Let's first tackle the audio quality issue. Every single audio file played over the phone (PSTN or VOIP) must be encoded at 8Khz 8-bit u-law audio. In order for our IVR servers to start playing a high quality mp3 file we first have to download the file from your IVR server, convert it to a wav file, downsample the file to 8Khz, and then convert it to 8-bit u-law audio. Since what is playing over the phone is an 8Khz 8bit u-law audio file, if you are able to hear any difference between a ulaw file and an mp3 file when calling into our IVR platform it is because your audio conversion process is introducing artifacts that our IVR platform does not. Most often downsampling is the biggest source of audio quality issues. The best way to avoid this is to have all audio be recorded directly at 8Khz. If you do have preexisting audio files that need to be downsampled the software utility SoX performs high quality conversions.
Due to this fetch/convert/downsample/convert process, by using mp3 files you are creating the worst case scenario possible for audio latency. Encoding your audio as 8Khz 8bit u-law will give you the lowest possible latency with minimal file sizes and no conversion process. If low latency is your primary concern then mp3s should never be used.
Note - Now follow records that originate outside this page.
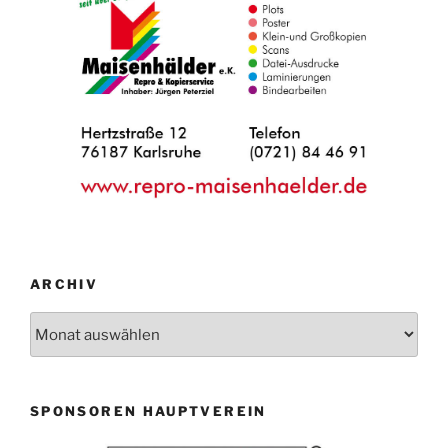
ARCHIV
Archiv
SPONSOREN HAUPTVEREIN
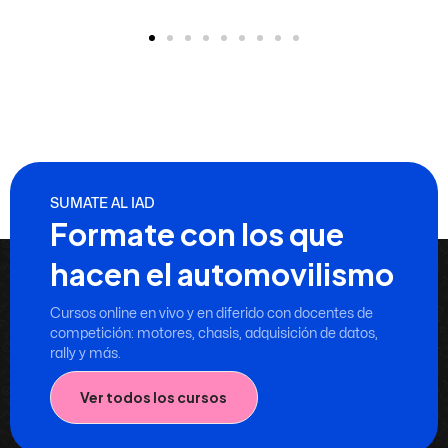
SUMATE AL IAD
Formate con los que
hacen el automovilismo
Cursos online en vivo y en diferido con docentes de
competición: motores, chasis, adquisición de datos,
rally y más.
Ver todos los cursos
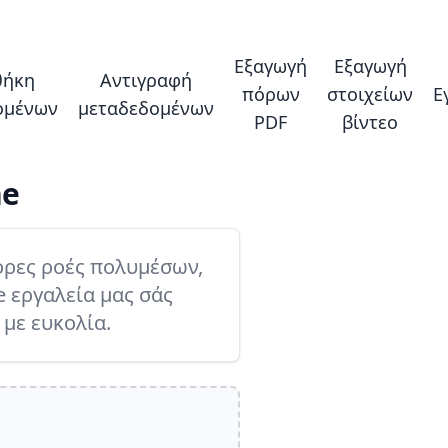
Εξαγωγή
Εξαγωγή
θήκη
Αντιγραφή
πόρων
στοιχείων
Ε
ομένων
μεταδεδομένων
PDF
βίντεο
ne
ορες ροές πολυμέσων,
e εργαλεία μας σάς
 με ευκολία.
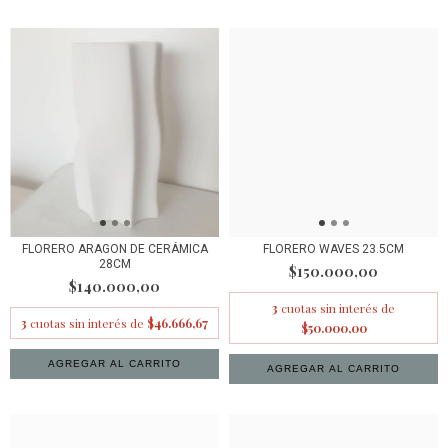
FLORERO ARAGON DE CERÁMICA
FLORERO WAVES 23.5CM
28CM
$150.000,00
$140.000,00
3
cuotas sin interés de
3
cuotas sin interés de
$46.666,67
$50.000,00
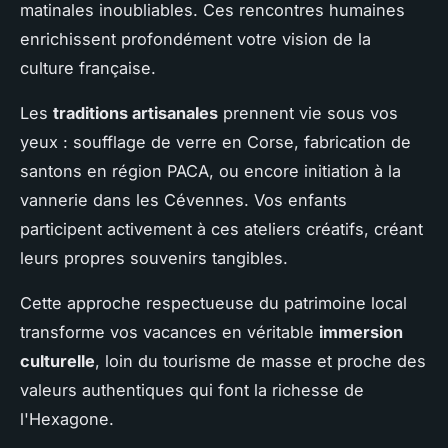
matinales inoubliables. Ces rencontres humaines
enrichissent profondément votre vision de la
culture française.
Les
traditions artisanales
prennent vie sous vos
yeux : soufflage de verre en Corse, fabrication de
santons en région PACA, ou encore initiation à la
vannerie dans les Cévennes. Vos enfants
participent activement à ces ateliers créatifs, créant
leurs propres souvenirs tangibles.
Cette approche respectueuse du patrimoine local
transforme vos vacances en véritable
immersion
culturelle
, loin du tourisme de masse et proche des
valeurs authentiques qui font la richesse de
l'Hexagone.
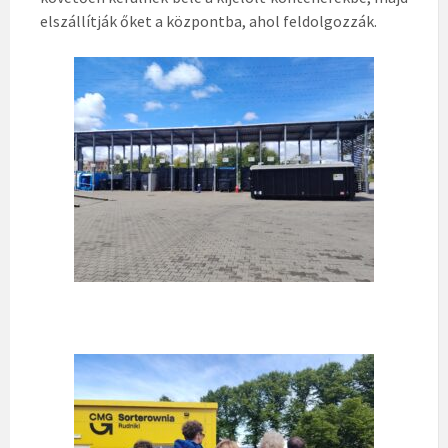
elszállítják őket a központba, ahol feldolgozzák.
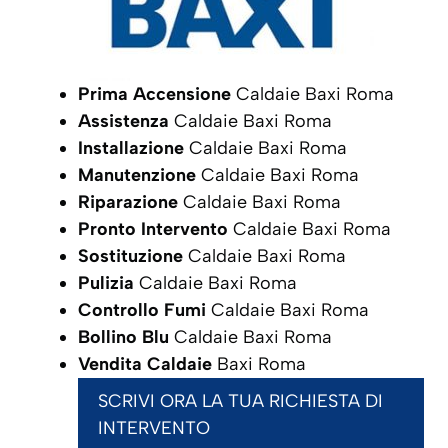
Prima Accensione
Caldaie Baxi Roma
Assistenza
Caldaie Baxi Roma
Installazione
Caldaie Baxi Roma
Manutenzione
Caldaie Baxi Roma
Riparazione
Caldaie Baxi Roma
Pronto Intervento
Caldaie Baxi Roma
Sostituzione
Caldaie Baxi Roma
Pulizia
Caldaie Baxi Roma
Controllo Fumi
Caldaie Baxi Roma
Bollino Blu
Caldaie Baxi Roma
Vendita Caldaie
Baxi Roma
SCRIVI ORA LA TUA RICHIESTA DI
INTERVENTO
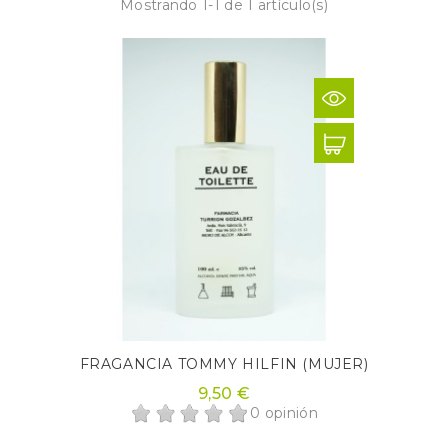
Mostrando 1-1 de 1 artículo(s)
FRAGANCIA TOMMY HILFIN (MUJER)
9,50 €
0 opinión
Regarding caching, what you stated is not entirely accurate. The caching system is designed to minimize fetch latency for frequently used files, and there is a substantial amount of drive space given to each server to minimize exercising infrequently used files. However, there are no guarantees that all of your audio files will be stored in all of our server caches at all times. You are on a multi-server shared system that caches other customers files as well. If you call into a server and the next audio file that needs to be played is either not in the cache or has been expired from the cache then that server will fetch and cache your audio file.
The best way to minimize latency is to follow the audio format mentioned above and to make sure you set the IVR global property ,"audiomaxage
" to the highest possible value (currently 604800) in all of your documents. This will minimize latency for audio files not yet cached and tell the cache to only refetch the files that are more than a week old.